Torah on-line

L’éducation juive des enfants des émissaires Habad, dispersés aux quatre coins du monde, a toujours représenté un défi majeur. Le problème est désormais résolu grâce à l’école en ligne

Des enfants des émissaires Habad (photo credit: SHMUEL AMIT)
Des enfants des émissaires Habad
(photo credit: SHMUEL AMIT)
Les jeunes garçons dansent, chantent, applaudissent, montent sur les tables, sautillent, s’exclament quand leur professeur appelle leur section. Dans un établissement traditionnel, il serait plutôt rare de voir des élèves aussi enthousiastes et heureux d’être à l’école. Mais nous sommes au siège mondial du mouvement Habad à Brooklyn, et c’est la première fois que ces enfants, qui étudient ensemble par écrans interposés, se rencontrent physiquement. Isolés depuis des mois derrière leur ordinateur, ils ont enfin l’occasion de voir leurs camarades et leurs professeurs en chair et en os. Un véritable moment de bonheur pour tous ces garçonnets âgés de 6 à 14 ans qui passent 6 heures et demie par jour au sein de la même classe virtuelle par le biais des cours en ligne dispensés par le mouvement hassidique.

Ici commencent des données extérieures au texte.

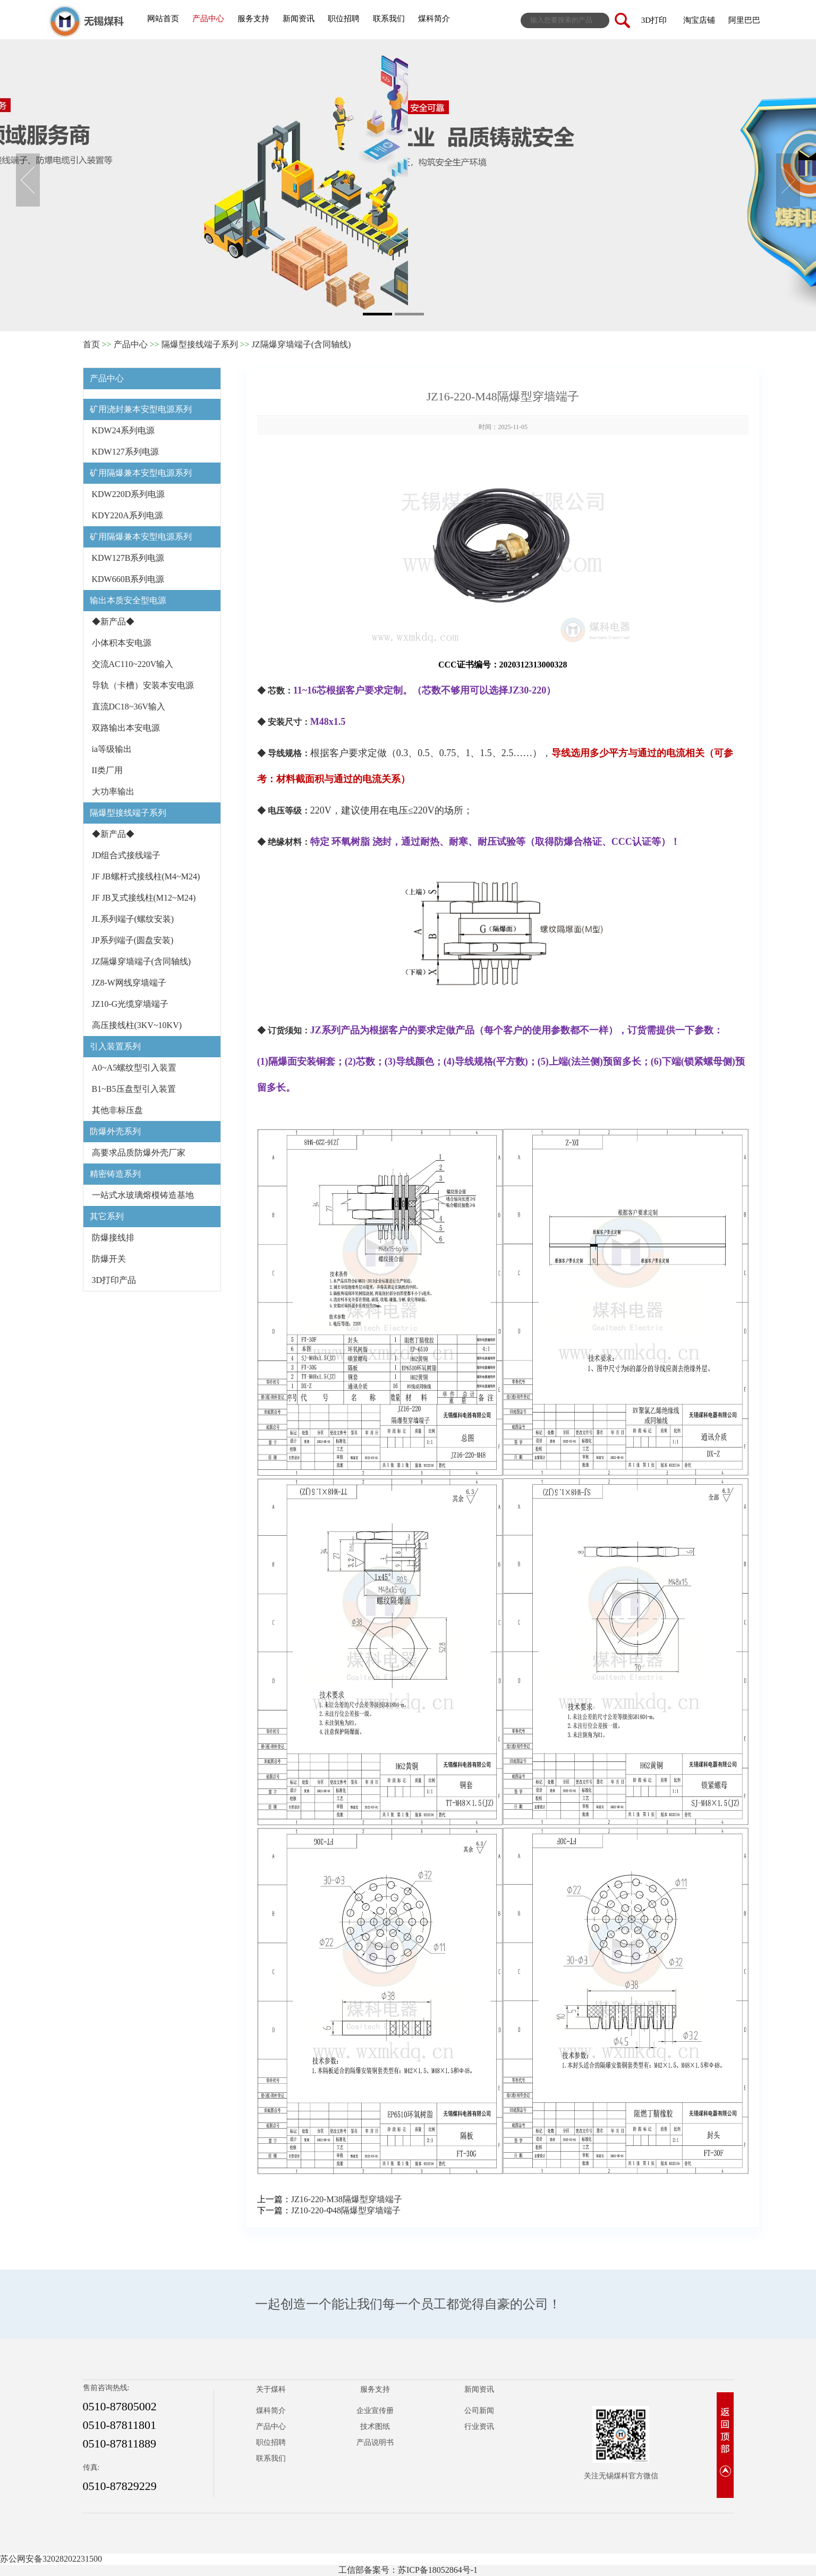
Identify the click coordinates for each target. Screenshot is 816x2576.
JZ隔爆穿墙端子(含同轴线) (301, 344)
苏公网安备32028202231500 (51, 2558)
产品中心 (131, 344)
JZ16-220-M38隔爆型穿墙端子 (346, 2199)
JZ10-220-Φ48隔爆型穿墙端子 (346, 2210)
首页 (91, 344)
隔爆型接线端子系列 (200, 344)
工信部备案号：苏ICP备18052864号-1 (408, 2569)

Cette rencontre entre élèves a lieu dans le cadre du Kinous hachlouhim, le grand rassemblement annuel des émissaires Loubavitch. Ces jeunes garçons accompagnent leurs parents à la tête de centres Habad dispersés aux quatre coins du monde. Cet événement majeur du mouvement religieux est également l’occasion pour ces envoyés de se rencontrer et d’échanger leurs expériences et leurs idées. Ils viennent du Mexique, du Canada, du Venezuela, de Grande-Bretagne, de Suède, de Norvège et d’ailleurs.
La priorité des priorités
Grâce à l’enseignement en ligne, ces familles, souvent installées dans des no man’s land au niveau judaïsme, ne sont désormais plus inquiètes d’évoluer dans un environnement dépourvu d’infrastructure juive, et peuvent malgré tout assurer à leurs nombreux enfants une éducation conforme à leurs convictions. Il y a encore quelques années, l’instruction de ces enfants constituait un vrai défi, et les parents étaient souvent contraints de se muer en instituteurs, afin d’éviter que leur progéniture ne se mêle au monde non juif ou non religieux.

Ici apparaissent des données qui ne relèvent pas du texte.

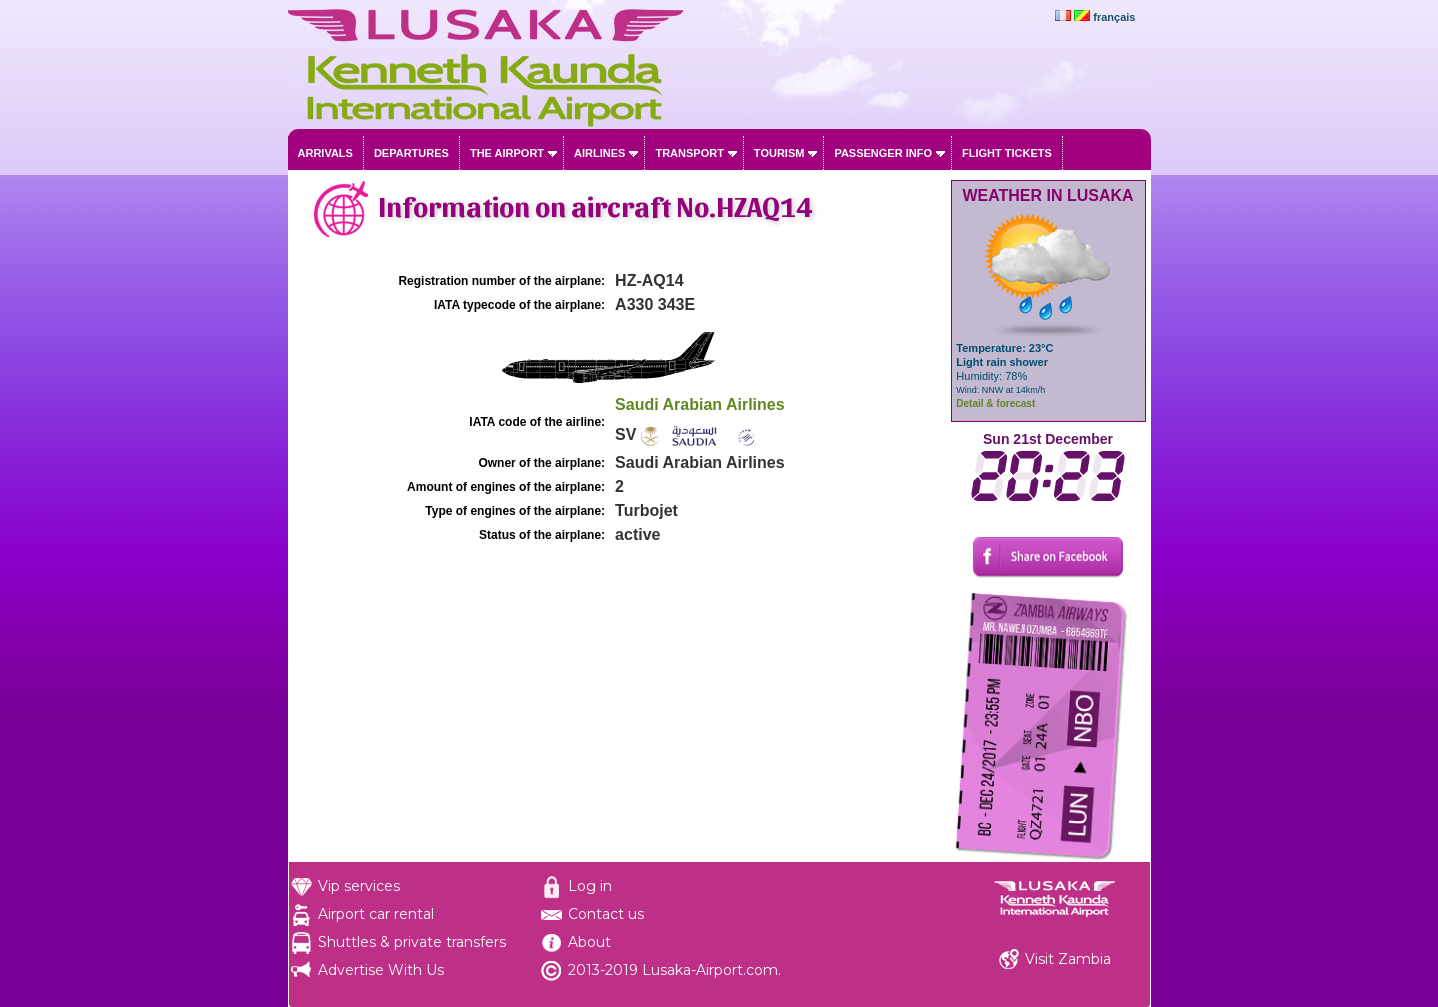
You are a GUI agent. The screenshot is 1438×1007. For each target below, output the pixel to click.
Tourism (779, 153)
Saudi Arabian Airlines (700, 404)
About (589, 942)
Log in (590, 886)
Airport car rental (376, 914)
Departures (411, 153)
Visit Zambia (1068, 959)
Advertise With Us (381, 970)
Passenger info (883, 153)
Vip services (359, 886)
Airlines (599, 153)
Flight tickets (1007, 153)
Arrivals (325, 153)
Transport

Au sein du mouvement Habad, l’éducation a toujours été une priorité. Tout au long de sa vie, le rav Menahem Mendel Schneerson, 7e héritier de la dynastie du hassidisme Habad, et l’une des autorités spirituelles les plus influentes du XXe siècle, a mis l’accent sur la transmission des connaissances, sur l’importance de l’enseignement, de l’aide mutuelle et sur la nécessité de créer des écoles Habad afin de diffuser l’enseignement de la Torah… Son message a été largement entendu et aujourd’hui le mouvement Loubavitch peut s’enorgueillir de disposer du plus grand réseau éducatif juif de par le monde.
Le système d’école virtuelle, l’une des dernières innovations des Habad, toujours à la pointe de la technologie, fonctionne, et ceux qui en profitent en sont satisfaits. « Mon fils a rencontré ses compagnons de classe pour la première fois et c’était un moment très émouvant », explique le rabbin Benny Hershkovich de Los Cabos au Mexique, venu à New York avec son fils de 8 ans, élève de CE2. Même satisfaction pour le rabbin Yossi Laufer de Rhode Island aux Etats-Unis. Son fils de 12 ans, Dov Ber, s’amuse avec ses camarades, s’adresse à ses professeurs sans aucune timidité, picore dans les plats du buffet… un vrai bonheur que de le voir aussi heureux.
Une révolution éducative
« Apparemment on ne leur apprend pas à être calmes et obéissants quand ils sont en classe », fait remarquer avec un sourire en coin le rabbin Hershkovich. « Ils sont tous très excités d’être ensemble ; j’ai deux enfants dans l’école et ils rêvent toute l’année de participer à ce moment », renchérit Malkie Gurkow, une des responsables des programmes scolaires et aussi l’une des rares femmes à être présente à cet événement.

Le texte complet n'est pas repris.